20 But the herdsmen of Gerar quarreled with Isaac's herdsmen and said,
"The water is ours!"
So he named the well Esek, because they disputed with him.
21 Then they dug another well, but they quarreled over that one also;
so he named it Sitnah.  
22 He moved on from there and dug another well,
and no one quarreled over it.
He named it Rehoboth, saying,
"Now the LORD has given us room and we will flourish in the land."

23 From there he went up to Beersheba.
24 That night the LORD appeared to him and said,
"I am the God of your father Abraham.
Do not be afraid, for I am with you;
I will bless you and will increase the number of your descendants
for the sake of my servant Abraham."
25 Isaac built an altar there and called on the name of the LORD.
There he pitched his tent, and there his servants dug a well.
26 Meanwhile, Abimelech had come to him from Gerar,
with Ahuzzath his personal adviser and Phicol the commander of his forces.
27 Isaac asked them, "Why have you come to me,
since you were hostile to me and sent me away?"

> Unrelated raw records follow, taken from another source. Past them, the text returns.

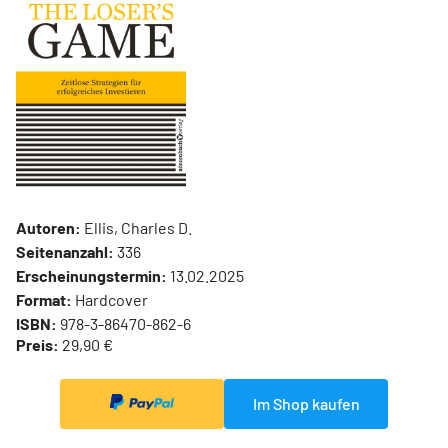
Autoren:
Ellis, Charles D.
Seitenanzahl:
336
Erscheinungstermin:
13.02.2025
Format:
Hardcover
ISBN:
978-3-86470-862-6
Preis:
29,90 €
Im Shop kaufen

28 They answered, "We saw clearly that the LORD was with you; so we said,
'There ought to be a sworn agreement between us'
— between us and you.
Let us make a treaty with you
29 that you will do us no harm,
just as we did not molest you but always treated you well and sent you away in peace. And now you are blessed by the LORD."
30 Isaac then made a feast for them, and they ate and drank.

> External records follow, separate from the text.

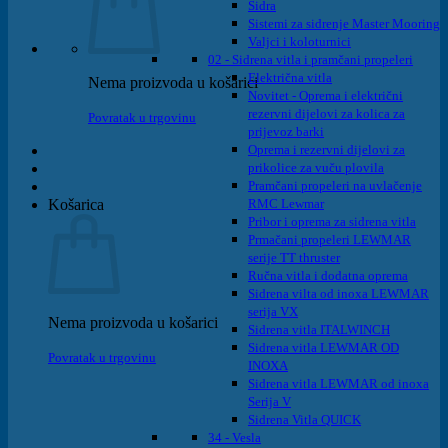
Sidra
Sistemi za sidrenje Master Mooring
Valjci i koloturnici
02 - Sidrena vitla i pramčani propeleri
Električna vitla
Nema proizvoda u košarici
Novitet - Oprema i električni
rezervni dijelovi za kolica za
Povratak u trgovinu
prijevoz barki
Oprema i rezervni dijelovi za
prikolice za vuču plovila
Pramčani propeleri na uvlačenje
Košarica
RMC Lewmar
Pribor i oprema za sidrena vitla
Prmačani propeleri LEWMAR
serije TT thruster
Ručna vitla i dodatna oprema
Sidrena vilta od inoxa LEWMAR
serija VX
Nema proizvoda u košarici
Sidrena vitla ITALWINCH
Sidrena vitla LEWMAR OD
Povratak u trgovinu
INOXA
Sidrena vitla LEWMAR od inoxa
Serija V
Sidrena Vitla QUICK
34 - Vesla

31 Early the next morning the men swore an oath to each other.
Then Isaac sent them on their way, and they left him in peace.
32 That day Isaac's servants came and told him about the well they had dug.
They said, "We've found water!"
33 He called it Shibah,
and to this day the name of the town has been Beersheba.  

34 When Esau was forty years old,
he married Judith daughter of Beeri the Hittite,
and also Basemath daughter of Elon the Hittite.
35 They were a source of grief to Isaac and Rebekah.